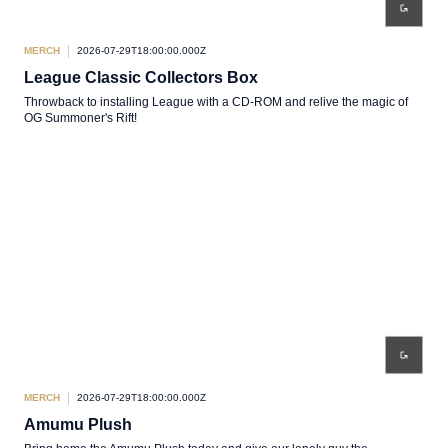
MERCH
2026-07-29T18:00:00.000Z
League Classic Collectors Box
Throwback to installing League with a CD-ROM and relive the magic of
OG Summoner's Rift!
MERCH
2026-07-29T18:00:00.000Z
Amumu Plush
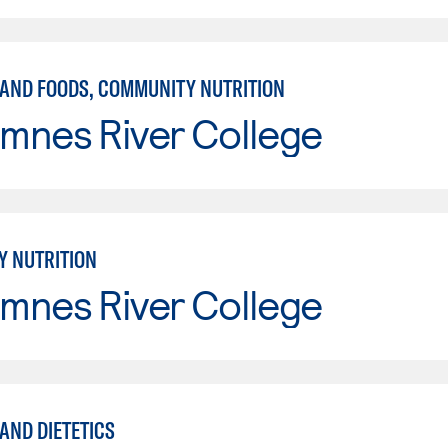
 AND FOODS, COMMUNITY NUTRITION
mnes River College
 NUTRITION
mnes River College
AND DIETETICS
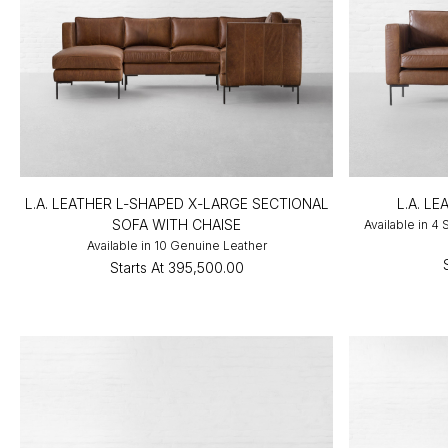
L.A. LEATHER L-SHAPED X-LARGE SECTIONAL
L.A. L
SOFA WITH CHAISE
Available in 4
Available in 10 Genuine Leather
Starts At
₹395,500.00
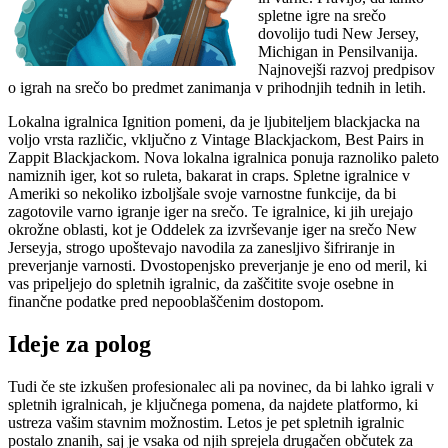
spletne igre na srečo
dovolijo tudi New Jersey,
Michigan in Pensilvanija.
Najnovejši razvoj predpisov
o igrah na srečo bo predmet zanimanja v prihodnjih tednih in letih.
Lokalna igralnica Ignition pomeni, da je ljubiteljem blackjacka na
voljo vrsta različic, vključno z Vintage Blackjackom, Best Pairs in
Zappit Blackjackom. Nova lokalna igralnica ponuja raznoliko paleto
namiznih iger, kot so ruleta, bakarat in craps. Spletne igralnice v
Ameriki so nekoliko izboljšale svoje varnostne funkcije, da bi
zagotovile varno igranje iger na srečo. Te igralnice, ki jih urejajo
okrožne oblasti, kot je Oddelek za izvrševanje iger na srečo New
Jerseyja, strogo upoštevajo navodila za zanesljivo šifriranje in
preverjanje varnosti. Dvostopenjsko preverjanje je eno od meril, ki
vas pripeljejo do spletnih igralnic, da zaščitite svoje osebne in
finančne podatke pred nepooblaščenim dostopom.
Ideje za polog
Tudi če ste izkušen profesionalec ali pa novinec, da bi lahko igrali v
spletnih igralnicah, je ključnega pomena, da najdete platformo, ki
ustreza vašim stavnim možnostim. Letos je pet spletnih igralnic
postalo znanih, saj je vsaka od njih sprejela drugačen občutek za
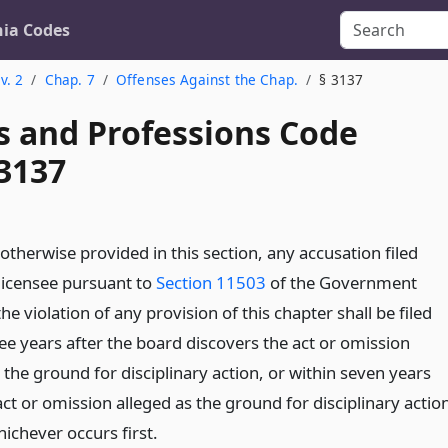
nia Codes
v. 2
Chap. 7
Offenses Against the Chap.
§ 3137
s and Professions Code
 3137
otherwise provided in this section, any accusation filed
 licensee pursuant to
Section 11503
of the Government
he violation of any provision of this chapter shall be filed
ee years after the board discovers the act or omission
 the ground for disciplinary action, or within seven years
act or omission alleged as the ground for disciplinary actio
ichever occurs first.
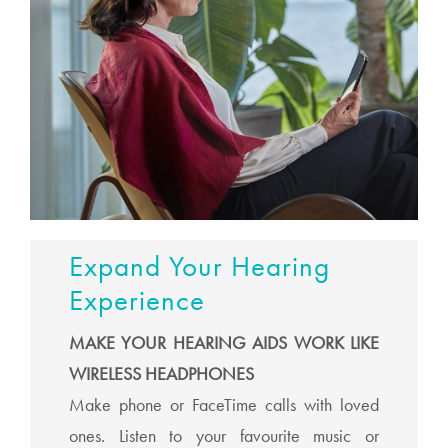
Expand Your Hearing
Experience
MAKE YOUR HEARING AIDS WORK LIKE
WIRELESS HEADPHONES
Make phone or FaceTime calls with loved
ones. Listen to your favourite music or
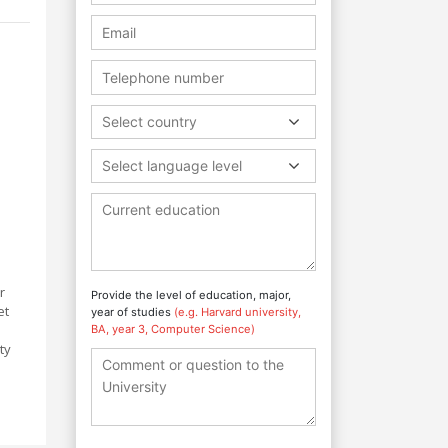
Select country
Select language level
r
Provide the level of education, major,
et
year of studies
(e.g. Harvard university,
BA, year 3, Computer Science)
ty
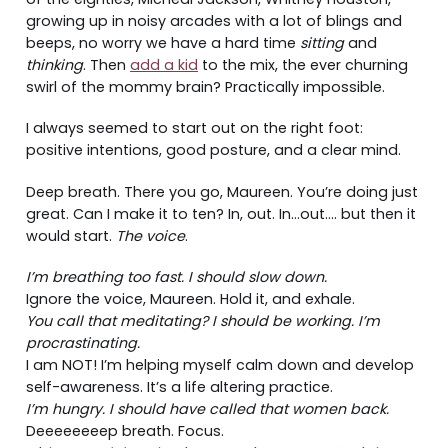
growing up in noisy arcades with a lot of blings and
beeps, no worry we have a hard time
sitting
and
thinking
. Then
add a kid
to the mix, the ever churning
swirl of the mommy brain? Practically impossible.
I always seemed to start out on the right foot:
positive intentions, good posture, and a clear mind.
Deep breath. There you go, Maureen. You’re doing just
great. Can I make it to ten? In, out. In…out…. but then it
would start.
The voice
.
I’m breathing too fast. I should slow down.
Ignore the voice, Maureen. Hold it, and exhale.
You call that meditating? I should be working. I’m
procrastinating.
I am NOT! I’m helping myself calm down and develop
self-awareness. It’s a life altering practice.
I’m hungry. I should have called that women back.
Deeeeeeeep breath. Focus.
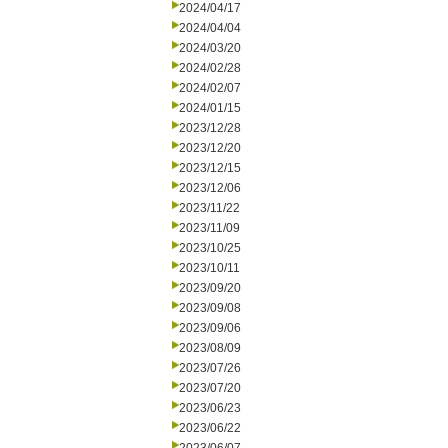
2024/04/17
2024/04/04
2024/03/20
2024/02/28
2024/02/07
2024/01/15
2023/12/28
2023/12/20
2023/12/15
2023/12/06
2023/11/22
2023/11/09
2023/10/25
2023/10/11
2023/09/20
2023/09/08
2023/09/06
2023/08/09
2023/07/26
2023/07/20
2023/06/23
2023/06/22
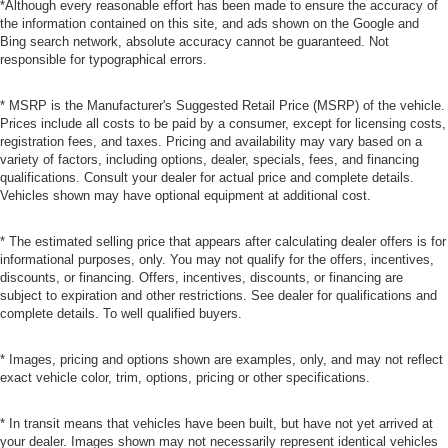
*Although every reasonable effort has been made to ensure the accuracy of
the information contained on this site, and ads shown on the Google and
Bing search network, absolute accuracy cannot be guaranteed. Not
responsible for typographical errors.
* MSRP is the Manufacturer's Suggested Retail Price (MSRP) of the vehicle.
Prices include all costs to be paid by a consumer, except for licensing costs,
registration fees, and taxes. Pricing and availability may vary based on a
variety of factors, including options, dealer, specials, fees, and financing
qualifications. Consult your dealer for actual price and complete details.
Vehicles shown may have optional equipment at additional cost.
* The estimated selling price that appears after calculating dealer offers is for
informational purposes, only. You may not qualify for the offers, incentives,
discounts, or financing. Offers, incentives, discounts, or financing are
subject to expiration and other restrictions. See dealer for qualifications and
complete details. To well qualified buyers.
* Images, pricing and options shown are examples, only, and may not reflect
exact vehicle color, trim, options, pricing or other specifications.
* In transit means that vehicles have been built, but have not yet arrived at
your dealer. Images shown may not necessarily represent identical vehicles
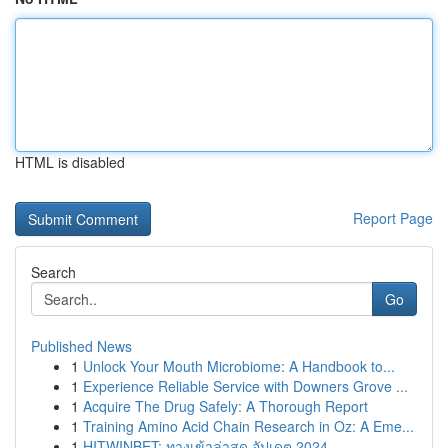
HTML is disabled
Report Page
Search
Go
Published News
1
Unlock Your Mouth Microbiome: A Handbook to...
1
Experience Reliable Service with Downers Grove ...
1
Acquire The Drug Safely: A Thorough Report
1
Training Amino Acid Chain Research in Oz: A Eme...
1
HITWINBET: ทางเข้าล่าสุด อัปเดต 2024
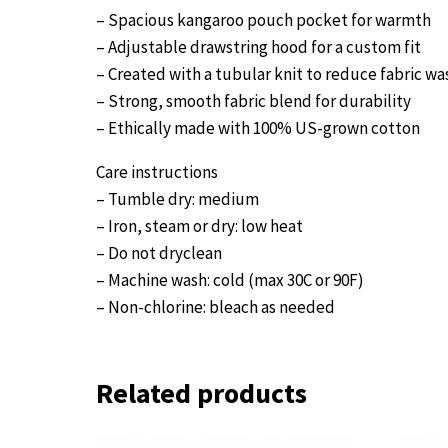
– Spacious kangaroo pouch pocket for warmth
– Adjustable drawstring hood for a custom fit
– Created with a tubular knit to reduce fabric wa
– Strong, smooth fabric blend for durability
– Ethically made with 100% US-grown cotton
Care instructions
– Tumble dry: medium
– Iron, steam or dry: low heat
– Do not dryclean
– Machine wash: cold (max 30C or 90F)
– Non-chlorine: bleach as needed
Related products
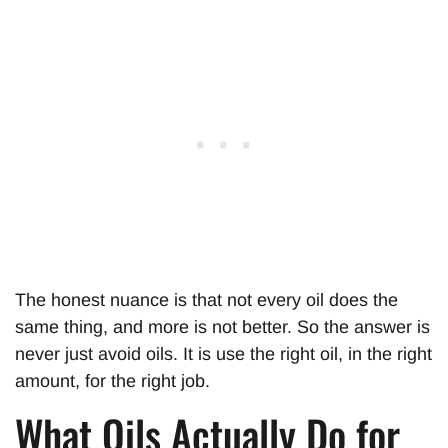
The honest nuance is that not every oil does the
same thing, and more is not better. So the answer is
never just avoid oils. It is use the right oil, in the right
amount, for the right job.
What Oils Actually Do for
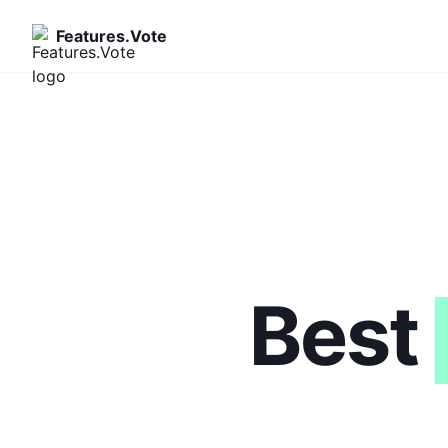
Features.Vote
Best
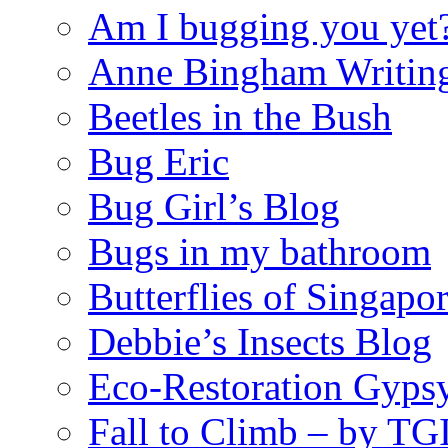
Am I bugging you yet
Anne Bingham Writin
Beetles in the Bush
Bug Eric
Bug Girl’s Blog
Bugs in my bathroom
Butterflies of Singapo
Debbie’s Insects Blog
Eco-Restoration Gyps
Fall to Climb – by TG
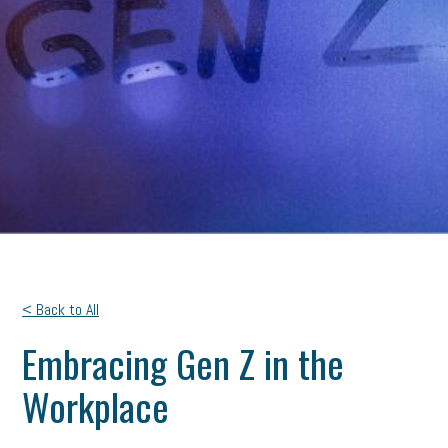
< Back to All
Embracing Gen Z in the
Workplace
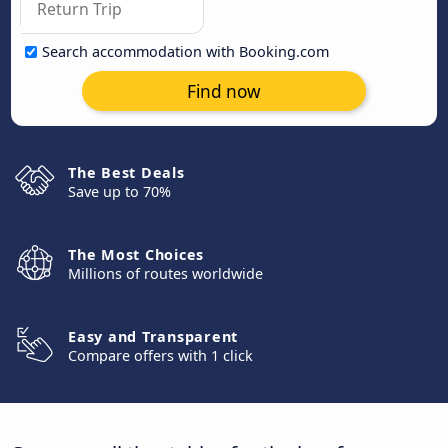
Search accommodation with Booking.com
Find now
The Best Deals
Save up to 70%
The Most Choices
Millions of routes worldwide
Easy and Transparent
Compare offers with 1 click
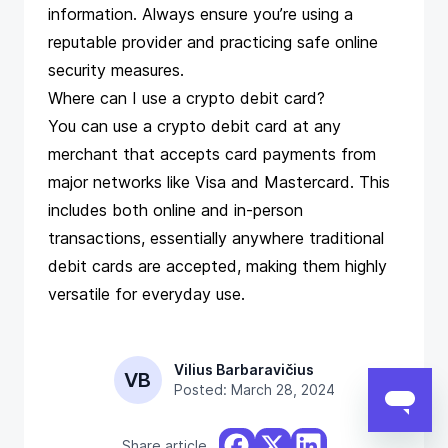
information. Always ensure you’re using a
reputable provider and practicing safe online
security measures.
Where can I use a crypto debit card?
You can use a crypto debit card at any
merchant that accepts card payments from
major networks like Visa and Mastercard. This
includes both online and in-person
transactions, essentially anywhere traditional
debit cards are accepted, making them highly
versatile for everyday use.
Vilius Barbaravičius
VB
Posted: March 28, 2024
Share article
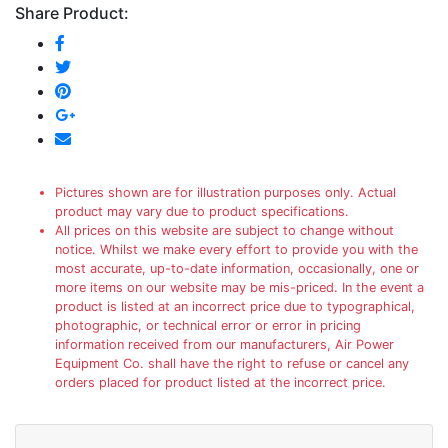
Share Product:
Pictures shown are for illustration purposes only. Actual
product may vary due to product specifications.
All prices on this website are subject to change without
notice. Whilst we make every effort to provide you with the
most accurate, up-to-date information, occasionally, one or
more items on our website may be mis-priced. In the event a
product is listed at an incorrect price due to typographical,
photographic, or technical error or error in pricing
information received from our manufacturers, Air Power
Equipment Co. shall have the right to refuse or cancel any
orders placed for product listed at the incorrect price.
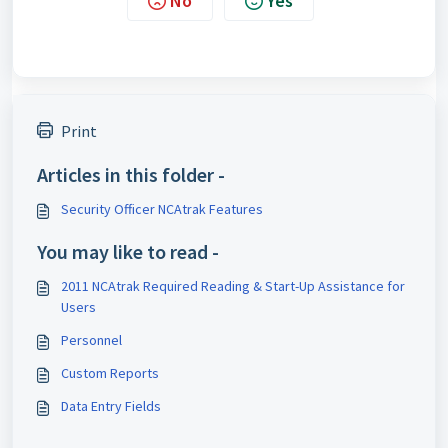
No
Yes
Print
Articles in this folder -
Security Officer NCAtrak Features
You may like to read -
2011 NCAtrak Required Reading & Start-Up Assistance for
Users
Personnel
Custom Reports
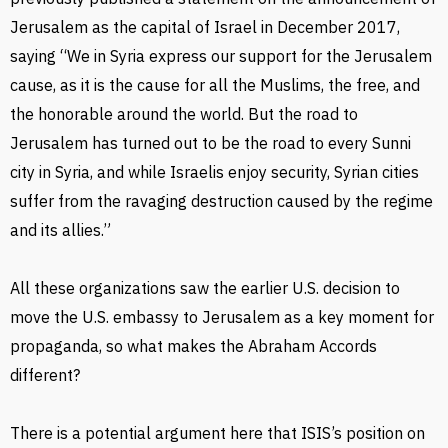
Jerusalem as the capital of Israel in December 2017,
saying “We in Syria express our support for the Jerusalem
cause, as it is the cause for all the Muslims, the free, and
the honorable around the world. But the road to
Jerusalem has turned out to be the road to every Sunni
city in Syria, and while Israelis enjoy security, Syrian cities
suffer from the ravaging destruction caused by the regime
and its allies.”
All these organizations saw the earlier U.S. decision to
move the U.S. embassy to Jerusalem as a key moment for
propaganda, so what makes the Abraham Accords
different?
There is a potential argument here that ISIS’s position on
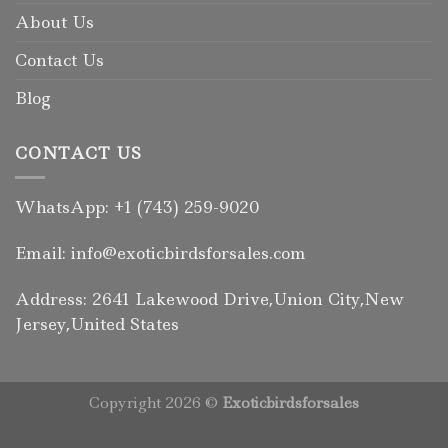
About Us
Contact Us
Blog
CONTACT US
WhatsApp: +1 (743) 259-9020
Email: info@exoticbirdsforsales.com
Address: 2641 Lakewood Drive,Union City,New
Jersey,United States
Copyright 2026 ©
Exoticbirdsforsales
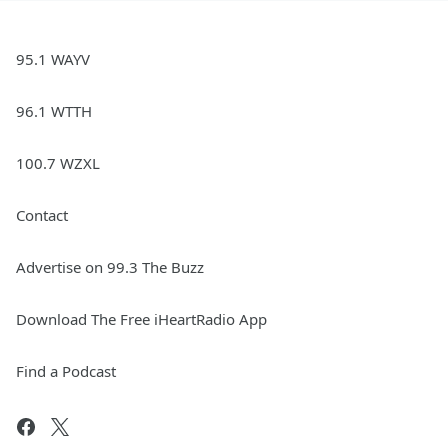
95.1 WAYV
96.1 WTTH
100.7 WZXL
Contact
Advertise on 99.3 The Buzz
Download The Free iHeartRadio App
Find a Podcast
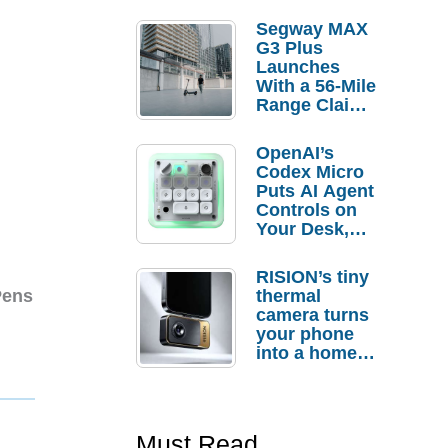
Segway MAX
G3 Plus
Launches
With a 56-Mile
Range Claim
and $350 Pre-
Order
OpenAI’s
Savings
Codex Micro
Puts AI Agent
Controls on
Your Desk,
But Who
Actually
RISION’s tiny
Needs It?
thermal
Pens
camera turns
your phone
into a home
troubleshooti
ng tool
Must Read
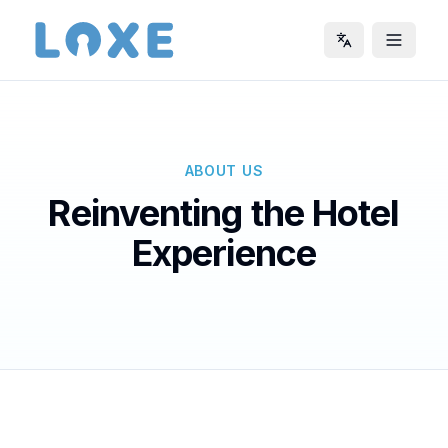
ABOUT US
Reinventing the Hotel
Experience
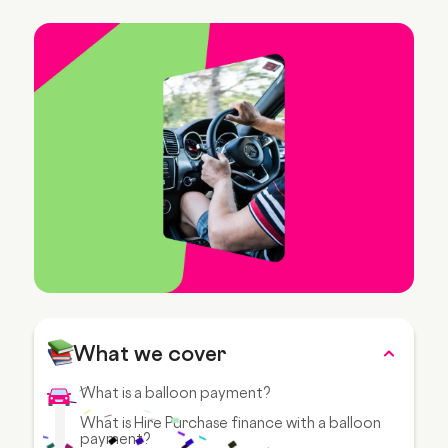
What we cover
What is a balloon payment?
What is Hire Purchase finance with a balloon
payment?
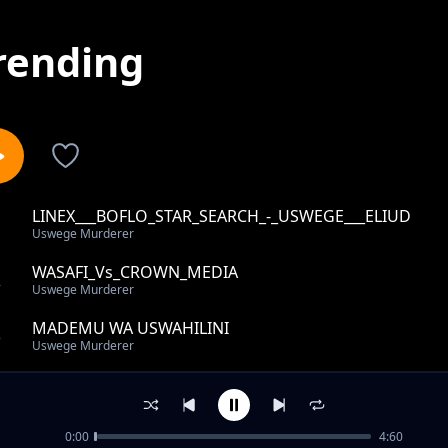
rending
LINEX___BOFLO_STAR_SEARCH_-_USWEGE___ELIUD
1
Uswege Murderer
WASAFI_Vs_CROWN_MEDIA
2
Uswege Murderer
MADEMU WA USWAHILINI
3
Uswege Murderer
JUX_NA_PRISCILLA
4
Uswege Murderer
0:00
4:60
Jux Sifa Za Priscilla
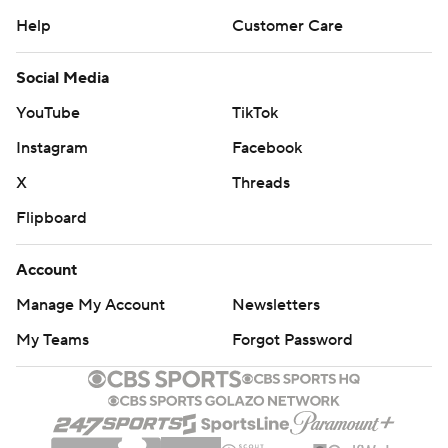
Help
Customer Care
Social Media
YouTube
TikTok
Instagram
Facebook
X
Threads
Flipboard
Account
Manage My Account
Newsletters
My Teams
Forgot Password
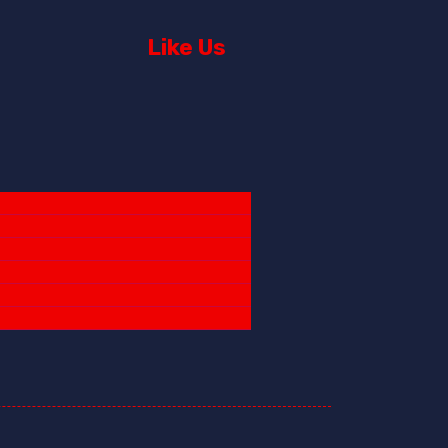
Like Us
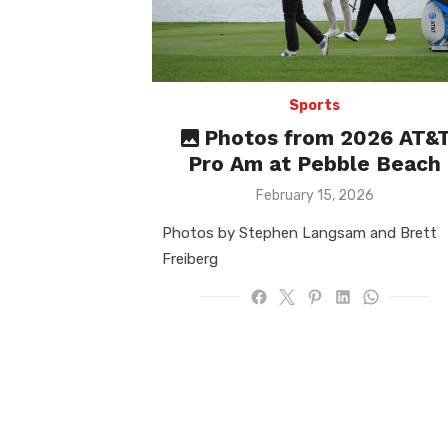
Sports
Photos from 2026 AT&
Pro Am at Pebble Beach
Posted
February 15, 2026
on
Photos by Stephen Langsam and Brett
Freiberg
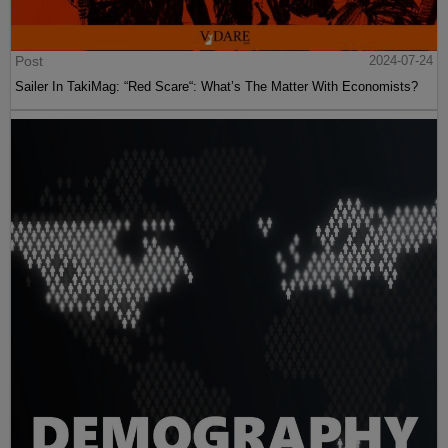
Post
2024-07-24
Sailer In TakiMag: “Red Scare“: What’s The Matter With Economists?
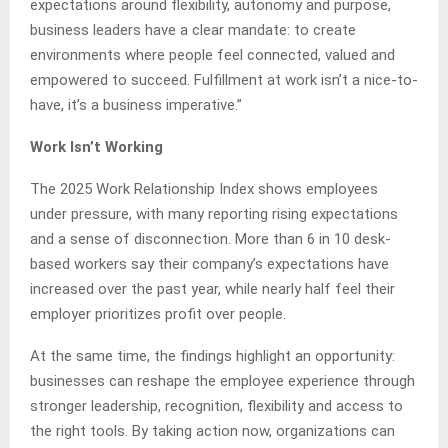
expectations around flexibility, autonomy and purpose,
business leaders have a clear mandate: to create
environments where people feel connected, valued and
empowered to succeed. Fulfillment at work isn’t a nice-to-
have, it’s a business imperative.”
Work Isn’t Working
The 2025 Work Relationship Index shows employees
under pressure, with many reporting rising expectations
and a sense of disconnection. More than 6 in 10 desk-
based workers say their company’s expectations have
increased over the past year, while nearly half feel their
employer prioritizes profit over people.
At the same time, the findings highlight an opportunity:
businesses can reshape the employee experience through
stronger leadership, recognition, flexibility and access to
the right tools. By taking action now, organizations can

TASK DESCRIPTION: Look for the word "from" in the listing above, and copy every line where you find it.

COMPLETED TASK:
merchant that accepts card payments from
information received from our manufacturers, Air Power
suffer from the ravaging destruction caused by the regime
Photos from 2026 AT&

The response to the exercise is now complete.